El trabajo con los pacientes mapuches comenzó a dar tan buenos resultados que Arturo Philip creyó oportuno probar las técnicas de la machi con una paciente de raza blanca. Para sorpresa de los miembros del equipo, el experimento funcionó. La paciente, de nombre Norma, era hija de un hombre alcohólico y agresivo que había intentado violarla cuando ella era niña. En su libro La curación chamánica (Planeta, 1994) Philip cuenta que el padre de la paciente muere “cuando ella tiene apenas 17 años” y poco después Norma ve su cara “en el rostro de su compañero de baile en una situación claramente erotizante”. Norma comienza a sentir que su padre la posee, por lo cual Philip y su equipo deciden “resolver la situación dentro de la misma concepción mítica de la paciente. Es decir, estábamos dispuestos a realizar un exorcismo. La lectura de Una neurosis demoníaca en el siglo xvii de Sigmund Freud nos aportó algunas puntas —recuerda hoy Philip—, pero la cuestión era ¿quién iba a ocupar el lugar del exorcista? ¿Un médico? ¿Un cura?”. “Yo lo voy a hacer”, dijo entonces doña Dominga.

Dominga iba todos los días al hospital y compartía con los médicos las reuniones en las que se evaluaban las historias clínicas, pero cierto tipo de ceremonias necesitaba hacerlas siempre en el contexto de la naturaleza. Por esa razón el ritual mapuche se llevó a cabo durante la noche en las inmediaciones de “la loma”, un terreno elevado a orillas del Río Negro en el que los mapuches de la zona llevan a cabo sus ceremonias. Philip y un par de colaboradores llevaron a la paciente hasta el lugar donde la estaba esperando la machi. En medio de la oscuridad, valiéndose sólo de la palabra y la sugestión del paisaje, Dominga revivió los fantasmas de la paciente y comenzó a modificar su percepción de la realidad. Para sorpresa de todos, Norma experimentó una gran mejoría. Con esta historia clínica bajo el brazo, más una exposición detallada del trabajo que se realizaba en el hospital, el equipo de Philip enfrentó en abril de 1986 al jurado del Primer Encuentro Nacional de Psiquiatría que se realizaba en la ciudad de Tucumán, en el norte argentino.

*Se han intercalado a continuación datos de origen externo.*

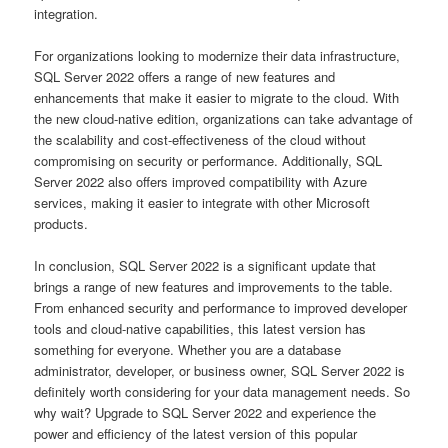
integration.
For organizations looking to modernize their data infrastructure,
SQL Server 2022 offers a range of new features and
enhancements that make it easier to migrate to the cloud. With
the new cloud-native edition, organizations can take advantage of
the scalability and cost-effectiveness of the cloud without
compromising on security or performance. Additionally, SQL
Server 2022 also offers improved compatibility with Azure
services, making it easier to integrate with other Microsoft
products.
In conclusion, SQL Server 2022 is a significant update that
brings a range of new features and improvements to the table.
From enhanced security and performance to improved developer
tools and cloud-native capabilities, this latest version has
something for everyone. Whether you are a database
administrator, developer, or business owner, SQL Server 2022 is
definitely worth considering for your data management needs. So
why wait? Upgrade to SQL Server 2022 and experience the
power and efficiency of the latest version of this popular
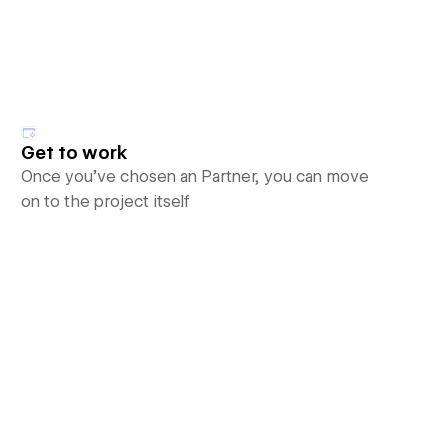
Get to work
Once you’ve chosen an Partner, you can move
on to the project itself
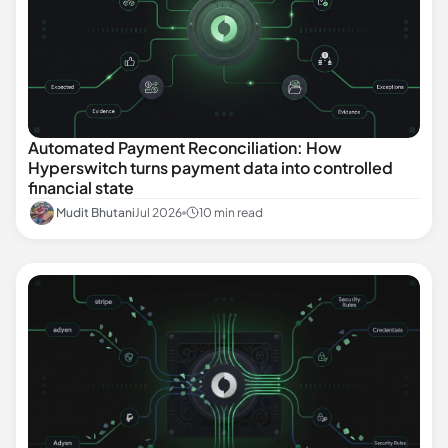
Automated Payment Reconciliation: How
Hyperswitch turns payment data into controlled
financial state
Mudit Bhutani
Jul 2026
10 min read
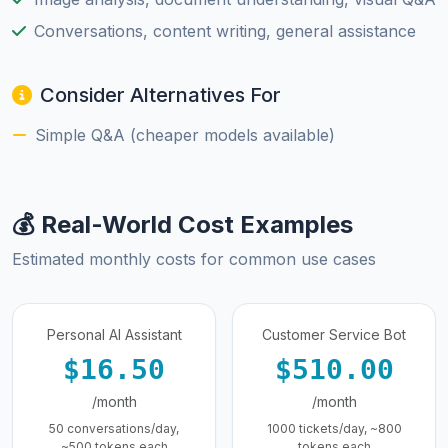
Conversations, content writing, general assistance
Consider Alternatives For
Simple Q&A (cheaper models available)
💰 Real-World Cost Examples
Estimated monthly costs for common use cases
Personal AI Assistant
Customer Service Bot
$16.50
$510.00
/month
/month
50 conversations/day,
1000 tickets/day, ~800
~500 tokens each
tokens each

Se llevaron el Premio a la Mejor Labor Institucional del país.

El hospital era pequeño y no albergaba a más de una treintena de pacientes, así que en poco tiempo Dominga se encontró dando consejos sobre casi todos los casos. “Para los que veníamos de la ciudad, después de habernos quemado las cejas en la universidad, era un duro golpe a nuestro narcisismo tener que discutir con la machi si correspondía o no que le diéramos a tal enfermo una medicina”, recuerda Silvia Ocampo.

“Los resultados fueron tan buenos —cuenta Philip— que en poco tiempo el hospital se fue vaciando”. Los pacientes que quedaban disfrutaban del régimen de puertas abiertas que el hospital instauró siguiendo el modelo de la psiquiatría italiana que era puntera en Europa en este tipo de propuestas. El equipo del hospital comenzó a concentrarse en la salud mental de la población desde un punto de vista preventivo. El hospital empezó a organizar cursos, obras de teatro con participación de los enfermos y un gran número de actividades que involucraban cada vez más a la gente de la pequeña ciudad, lo que contribuyó también a despertar las resistencias de los sectores más conservadores.

Philip, mientras tanto, compatibilizaba su labor frente al hospital dando clases en la Universidad del Comahue, al tiempo que coordinaba el Programa de Epidemiología Psiquiátrica en Patagonia creado por el Consejo Nacional de Investigaciones Científicas y Técnicas (Conicet) que dirige el prestigioso Fernando Pagés Larraya. La Asociación Psiquiátrica Argentina lo puso al frente de su Capítulo de Psiquiatría Transcultural, empezó a dictar clases en el Instituto de Psiquiatría de la Universidad de Londres y a llevar a cabo trabajos etnográficos sobre el terreno en Colombia junto a Nohemi Infante, consejera de la Organización Panamericana de la Salud. Visitó Perú y Brasil para continuar con sus investigaciones sobre el uso del mito y de la medicina tradicional indígena a la hora de abordar la locura. “El Hospital se transformó en la niña bonita de la psiquiatría nacional —recuerda—. En los meses siguientes recibimos numerosas visitas, médicos, psicoanalistas, profesionales de la salud mental del país y del extranjero, artistas, directores de teatro, periodistas”.

Pero en la conservadora Carmen de Patagones se estaba gestando la reacción. El hospital tenía los días contados.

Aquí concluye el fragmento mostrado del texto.